Title：The Power of Tabulation Hashing
Speaker： Mikkel Thorup University of Copenhagen
Time： 2011-12-15 14:00-2011-12-15 15:00
Venue：FIT 1-222
Randomized algorithms are often enjoyed for their simplicity, but the hash functions used to yield the desired theoretical guarantees are often neither simple nor practical. Here we show that the simplest possible tabulation hashing provides unexpectedly strong guarantees. The scheme itself dates back to Carter and Wegman (STOC'77). Keys are viewed as consisting of $c$ characters. We initialize $c$ tables ${T}_{1},\dots ,{T}_{c}$ mapping characters to random hash codes. A key $x=\left({x}_{1},\dots ,{x}_{c}\right)$ is hashed to ${T}_{1}\left[{x}_{1}\right]\oplus \cdots \oplus {T}_{c}\left[{x}_{c}\right]$, where $\oplus$ denotes xor.
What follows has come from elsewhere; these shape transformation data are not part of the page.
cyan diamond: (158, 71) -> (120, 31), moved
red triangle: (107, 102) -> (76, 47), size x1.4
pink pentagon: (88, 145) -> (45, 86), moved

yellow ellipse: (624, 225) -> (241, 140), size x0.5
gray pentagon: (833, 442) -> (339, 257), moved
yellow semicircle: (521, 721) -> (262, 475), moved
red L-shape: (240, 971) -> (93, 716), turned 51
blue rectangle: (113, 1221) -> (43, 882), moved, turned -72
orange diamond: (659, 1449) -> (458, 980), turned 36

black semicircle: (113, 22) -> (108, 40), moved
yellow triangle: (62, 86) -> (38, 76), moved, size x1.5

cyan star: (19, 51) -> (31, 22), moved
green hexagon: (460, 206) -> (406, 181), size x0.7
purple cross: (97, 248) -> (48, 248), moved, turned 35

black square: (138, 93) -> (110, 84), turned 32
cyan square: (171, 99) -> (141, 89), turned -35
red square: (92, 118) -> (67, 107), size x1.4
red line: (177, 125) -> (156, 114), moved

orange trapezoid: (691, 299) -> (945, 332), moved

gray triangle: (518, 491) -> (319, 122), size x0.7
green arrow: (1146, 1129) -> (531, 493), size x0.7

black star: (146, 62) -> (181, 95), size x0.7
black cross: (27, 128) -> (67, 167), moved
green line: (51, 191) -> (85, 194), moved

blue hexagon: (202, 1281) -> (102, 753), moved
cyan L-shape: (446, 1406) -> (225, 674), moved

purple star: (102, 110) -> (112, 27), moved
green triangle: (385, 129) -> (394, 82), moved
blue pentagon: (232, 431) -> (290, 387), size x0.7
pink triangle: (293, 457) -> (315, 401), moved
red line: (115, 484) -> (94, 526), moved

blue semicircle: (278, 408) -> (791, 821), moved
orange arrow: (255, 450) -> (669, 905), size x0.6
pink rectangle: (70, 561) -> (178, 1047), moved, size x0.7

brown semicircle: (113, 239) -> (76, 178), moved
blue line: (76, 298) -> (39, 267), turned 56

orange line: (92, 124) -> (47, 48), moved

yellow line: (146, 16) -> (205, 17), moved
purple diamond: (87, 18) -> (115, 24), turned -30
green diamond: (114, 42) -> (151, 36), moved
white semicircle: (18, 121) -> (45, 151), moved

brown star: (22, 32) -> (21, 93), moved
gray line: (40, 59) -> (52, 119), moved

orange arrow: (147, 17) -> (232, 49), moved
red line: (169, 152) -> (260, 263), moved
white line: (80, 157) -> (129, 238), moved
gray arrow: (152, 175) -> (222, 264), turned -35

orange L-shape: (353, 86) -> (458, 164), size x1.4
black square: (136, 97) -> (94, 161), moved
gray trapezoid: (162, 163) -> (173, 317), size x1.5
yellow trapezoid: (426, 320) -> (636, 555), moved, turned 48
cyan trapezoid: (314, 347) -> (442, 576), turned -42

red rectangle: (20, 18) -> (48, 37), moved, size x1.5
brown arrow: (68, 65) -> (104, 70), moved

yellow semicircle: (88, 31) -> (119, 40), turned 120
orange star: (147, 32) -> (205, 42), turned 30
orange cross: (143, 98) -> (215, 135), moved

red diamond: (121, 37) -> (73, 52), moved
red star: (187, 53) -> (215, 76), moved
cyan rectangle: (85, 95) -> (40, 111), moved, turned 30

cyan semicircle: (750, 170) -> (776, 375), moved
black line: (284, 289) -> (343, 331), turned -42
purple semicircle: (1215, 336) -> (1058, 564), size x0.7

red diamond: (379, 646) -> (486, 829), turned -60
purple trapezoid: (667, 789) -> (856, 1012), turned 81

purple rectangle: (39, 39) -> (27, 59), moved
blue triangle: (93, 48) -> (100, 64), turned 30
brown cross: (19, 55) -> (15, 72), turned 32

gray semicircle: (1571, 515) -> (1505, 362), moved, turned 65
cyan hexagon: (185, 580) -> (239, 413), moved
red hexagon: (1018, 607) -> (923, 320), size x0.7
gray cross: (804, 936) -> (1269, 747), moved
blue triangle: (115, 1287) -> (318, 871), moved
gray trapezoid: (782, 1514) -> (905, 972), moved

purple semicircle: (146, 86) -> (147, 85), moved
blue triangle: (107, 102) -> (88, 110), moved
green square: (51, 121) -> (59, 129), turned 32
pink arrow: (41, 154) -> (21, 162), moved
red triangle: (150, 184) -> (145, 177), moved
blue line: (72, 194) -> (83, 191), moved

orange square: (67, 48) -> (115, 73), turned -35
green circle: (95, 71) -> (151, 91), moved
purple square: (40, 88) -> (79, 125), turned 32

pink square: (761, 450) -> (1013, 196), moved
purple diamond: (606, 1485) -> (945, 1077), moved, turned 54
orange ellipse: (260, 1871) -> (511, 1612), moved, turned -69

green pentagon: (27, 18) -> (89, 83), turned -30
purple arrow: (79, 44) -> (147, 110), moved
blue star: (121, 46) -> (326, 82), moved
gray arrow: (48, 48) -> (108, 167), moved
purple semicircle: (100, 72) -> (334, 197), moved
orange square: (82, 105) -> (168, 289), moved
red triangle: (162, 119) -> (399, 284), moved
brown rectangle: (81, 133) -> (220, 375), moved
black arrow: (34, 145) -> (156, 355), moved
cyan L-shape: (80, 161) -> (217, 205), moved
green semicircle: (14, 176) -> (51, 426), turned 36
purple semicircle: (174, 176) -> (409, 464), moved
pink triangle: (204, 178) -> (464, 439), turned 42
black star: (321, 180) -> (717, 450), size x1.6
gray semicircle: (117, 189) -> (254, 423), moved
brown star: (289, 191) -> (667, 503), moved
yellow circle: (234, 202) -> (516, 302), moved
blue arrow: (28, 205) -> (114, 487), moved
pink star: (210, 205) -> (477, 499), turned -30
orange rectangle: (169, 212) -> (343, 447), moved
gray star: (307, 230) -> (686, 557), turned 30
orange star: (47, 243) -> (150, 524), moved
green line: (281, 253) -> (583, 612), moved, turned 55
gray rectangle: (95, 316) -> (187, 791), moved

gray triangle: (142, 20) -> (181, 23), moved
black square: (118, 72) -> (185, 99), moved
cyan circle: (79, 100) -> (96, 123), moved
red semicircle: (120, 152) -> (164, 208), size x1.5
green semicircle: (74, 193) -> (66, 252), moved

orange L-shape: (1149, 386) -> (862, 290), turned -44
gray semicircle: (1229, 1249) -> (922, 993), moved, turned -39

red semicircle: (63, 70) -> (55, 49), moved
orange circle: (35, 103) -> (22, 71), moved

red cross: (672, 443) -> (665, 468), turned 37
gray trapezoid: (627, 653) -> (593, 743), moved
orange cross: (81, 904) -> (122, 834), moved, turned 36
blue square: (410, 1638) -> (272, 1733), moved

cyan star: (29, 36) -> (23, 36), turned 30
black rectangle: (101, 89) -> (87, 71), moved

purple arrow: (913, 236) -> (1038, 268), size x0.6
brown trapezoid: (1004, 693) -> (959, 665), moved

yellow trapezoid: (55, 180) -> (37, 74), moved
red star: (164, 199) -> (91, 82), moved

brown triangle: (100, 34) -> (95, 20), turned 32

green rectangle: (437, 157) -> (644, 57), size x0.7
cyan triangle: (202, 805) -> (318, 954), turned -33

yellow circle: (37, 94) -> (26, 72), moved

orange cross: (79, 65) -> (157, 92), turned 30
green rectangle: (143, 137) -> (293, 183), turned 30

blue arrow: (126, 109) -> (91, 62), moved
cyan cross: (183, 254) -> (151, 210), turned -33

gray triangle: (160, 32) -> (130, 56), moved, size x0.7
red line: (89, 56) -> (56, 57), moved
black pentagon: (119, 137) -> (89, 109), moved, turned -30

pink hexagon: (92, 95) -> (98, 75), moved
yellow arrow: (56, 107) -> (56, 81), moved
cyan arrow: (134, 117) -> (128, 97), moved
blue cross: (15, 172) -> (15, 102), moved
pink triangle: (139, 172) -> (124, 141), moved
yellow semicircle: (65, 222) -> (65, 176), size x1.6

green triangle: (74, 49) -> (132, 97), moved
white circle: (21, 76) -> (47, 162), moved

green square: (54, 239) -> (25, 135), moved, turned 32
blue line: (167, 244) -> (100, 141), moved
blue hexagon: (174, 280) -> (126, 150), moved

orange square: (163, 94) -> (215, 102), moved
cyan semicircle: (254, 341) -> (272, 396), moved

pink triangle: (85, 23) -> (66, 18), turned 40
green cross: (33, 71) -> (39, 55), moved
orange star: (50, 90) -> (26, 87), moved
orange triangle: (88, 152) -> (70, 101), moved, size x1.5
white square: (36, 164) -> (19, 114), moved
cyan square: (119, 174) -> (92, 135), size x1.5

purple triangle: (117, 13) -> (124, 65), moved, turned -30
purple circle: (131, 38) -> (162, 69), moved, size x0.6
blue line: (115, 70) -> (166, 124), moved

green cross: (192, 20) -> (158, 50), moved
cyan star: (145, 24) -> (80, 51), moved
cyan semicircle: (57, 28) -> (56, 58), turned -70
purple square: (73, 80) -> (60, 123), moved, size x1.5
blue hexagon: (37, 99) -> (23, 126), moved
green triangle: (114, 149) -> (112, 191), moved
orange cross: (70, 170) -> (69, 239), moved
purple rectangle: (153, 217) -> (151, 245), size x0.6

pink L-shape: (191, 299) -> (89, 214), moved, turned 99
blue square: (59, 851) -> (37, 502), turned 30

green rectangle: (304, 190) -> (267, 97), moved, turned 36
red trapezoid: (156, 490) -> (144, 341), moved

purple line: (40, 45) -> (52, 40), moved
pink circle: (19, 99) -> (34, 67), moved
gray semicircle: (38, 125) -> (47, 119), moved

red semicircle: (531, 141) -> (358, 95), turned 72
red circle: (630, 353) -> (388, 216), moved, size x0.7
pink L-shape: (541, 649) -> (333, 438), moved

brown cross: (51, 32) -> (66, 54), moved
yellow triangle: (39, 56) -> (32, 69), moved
While this scheme is not even 4-independent, we show that it provides many of the guarantees that are normally obtained via higher independence, e.g., Chernoff-type concentration, min-wise hashing for estimating set intersection, and cuckoo hashing. We shall also discuss a twist to simple tabulation that leads to extremely robust performance for linear probing with small buffers.